The Musings of Dr. Vollmer


Posted by Dr. Vollmer on July 20, 2011




 Angry is one of the most common search words that people use to find my blog. I did not know that I spoke about being angry so much, but now that I think about it, anger is certainly one of the negative feelings which propel folks into psychotherapy. Like all pain, anger is a clue to internal distress, sometimes rising to the point of needing medical attention. Betrayal makes people angry as I spoke about in my previous posts involving the Monte/Marla drama: Susie, sixty-one, was angry today when she came in, not at me, but at her employee, Tony. Tony did not do his work, and when confronted, he took the opportunity of this negative exchange to attack Susie on a personal level. Susie handled it professionally, but internally, she felt dismantled. “It seems that Tony honed in your vulnerability; on the parts of yourself that you do not feel sure about.” I said. “Well, obviously,” Susie replied. “So that is helpful to us to understand what this vulnerability is all about.” I say, highlighting that getting hurt, although painful, is also an opportunity for self-exploration. “I guess,” Susie says, dismissing the opportunity, but at the same time, understanding that maybe when the pain subsides, she might be able to examine her sensitivity. Susie was angry when she walked in; she was calm when she walked out. Sharing the experience, thinking about her feelings, seems to have diffused them. Immediate gratification happens in psychotherapy, along with the long-term kind. Being angry can be part of a helpful internal journey. Susie reminded me of that.

2 Responses to “Angry”

  1. Shelly said

    I read in a best-selling self-help book that anger is fear turned inward. What do you feel about that? If I am angry at a coworker, why would that imply that I am afraid? And I totally agree with your blog that sharing experiences that bring about certain feelings (like anger), thinking about those feelings together with a therapist, can diffuse those feelings; what do you advise if you share the feelings with a therapist and the therapist uses these feelings as a springooard to teach the client lessons about themselves (the client)? This can come across as judgemental and critical. How does one build trust into the therapist-client relationship?

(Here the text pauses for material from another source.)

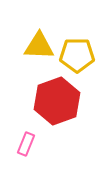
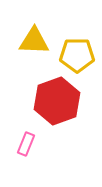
yellow triangle: moved 5 px left, 5 px up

    • Anger is a lot of things-fear included. Anger is discomfort, trying to be expressed through aggression. If you are angry at a co-worker, there could be multiple explanations. You might feel the unfairness of things and that is certainly a common source of anger.
      The art of therapy is to have the patient feel like it is journey of self-discovery whether than a didactic experience. As a journey of self-discovery it is not about judgment or criticism.
      Trust is built slowly over going through vulnerable times together, and feeling safe through those times. Thanks, as always, for your comments.